▸ **WORK REQUEST**
The lines to copy are those in the listing below that contain the word "villain".

▸ **TASK DATA**
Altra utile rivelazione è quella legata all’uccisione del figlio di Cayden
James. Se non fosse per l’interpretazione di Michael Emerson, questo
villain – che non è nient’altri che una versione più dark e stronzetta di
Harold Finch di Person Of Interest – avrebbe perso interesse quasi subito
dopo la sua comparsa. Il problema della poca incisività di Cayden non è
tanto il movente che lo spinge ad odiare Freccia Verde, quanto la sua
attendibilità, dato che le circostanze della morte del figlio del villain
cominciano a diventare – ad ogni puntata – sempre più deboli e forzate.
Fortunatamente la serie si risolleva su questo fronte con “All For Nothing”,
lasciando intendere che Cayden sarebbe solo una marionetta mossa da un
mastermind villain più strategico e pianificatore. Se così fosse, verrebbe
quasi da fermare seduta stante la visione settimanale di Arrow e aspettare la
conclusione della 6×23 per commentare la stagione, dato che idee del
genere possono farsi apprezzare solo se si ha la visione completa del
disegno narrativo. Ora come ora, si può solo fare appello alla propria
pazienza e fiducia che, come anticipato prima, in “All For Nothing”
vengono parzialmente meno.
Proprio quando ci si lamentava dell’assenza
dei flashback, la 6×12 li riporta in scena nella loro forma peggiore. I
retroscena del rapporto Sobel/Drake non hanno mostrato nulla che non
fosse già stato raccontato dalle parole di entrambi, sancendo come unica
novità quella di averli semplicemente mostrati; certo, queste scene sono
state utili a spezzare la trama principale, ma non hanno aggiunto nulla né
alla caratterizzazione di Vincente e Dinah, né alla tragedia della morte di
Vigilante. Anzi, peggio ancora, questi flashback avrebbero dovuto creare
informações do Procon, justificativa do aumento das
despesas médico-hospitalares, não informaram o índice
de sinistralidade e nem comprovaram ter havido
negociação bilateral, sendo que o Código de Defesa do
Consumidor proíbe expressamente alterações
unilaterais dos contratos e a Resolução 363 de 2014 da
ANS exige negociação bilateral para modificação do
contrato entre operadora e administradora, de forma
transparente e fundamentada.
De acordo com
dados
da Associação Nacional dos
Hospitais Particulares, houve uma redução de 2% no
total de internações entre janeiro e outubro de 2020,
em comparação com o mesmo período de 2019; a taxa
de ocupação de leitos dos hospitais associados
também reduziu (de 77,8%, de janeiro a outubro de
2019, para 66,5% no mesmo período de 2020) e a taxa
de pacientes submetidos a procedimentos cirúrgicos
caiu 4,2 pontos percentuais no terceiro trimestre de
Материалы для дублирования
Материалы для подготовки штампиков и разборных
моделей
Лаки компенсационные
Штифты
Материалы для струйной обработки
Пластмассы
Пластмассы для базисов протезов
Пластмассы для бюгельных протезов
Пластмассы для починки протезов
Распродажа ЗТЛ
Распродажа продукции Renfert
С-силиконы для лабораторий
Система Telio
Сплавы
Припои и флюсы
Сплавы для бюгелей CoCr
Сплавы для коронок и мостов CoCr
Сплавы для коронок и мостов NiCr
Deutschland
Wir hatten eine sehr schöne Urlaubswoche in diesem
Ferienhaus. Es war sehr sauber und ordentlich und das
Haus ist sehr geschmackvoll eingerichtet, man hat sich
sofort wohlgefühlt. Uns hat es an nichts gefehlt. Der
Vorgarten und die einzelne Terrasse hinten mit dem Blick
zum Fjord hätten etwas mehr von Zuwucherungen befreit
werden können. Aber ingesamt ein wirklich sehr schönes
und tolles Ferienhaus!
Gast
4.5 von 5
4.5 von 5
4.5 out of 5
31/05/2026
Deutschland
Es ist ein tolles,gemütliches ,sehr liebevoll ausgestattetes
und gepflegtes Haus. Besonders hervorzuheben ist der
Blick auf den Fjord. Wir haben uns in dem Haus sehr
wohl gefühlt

▸ **SOLVED PROBLEM**
villain – che non è nient’altri che una versione più dark e stronzetta di
attendibilità, dato che le circostanze della morte del figlio del villain
mastermind villain più strategico e pianificatore. Se così fosse, verrebbe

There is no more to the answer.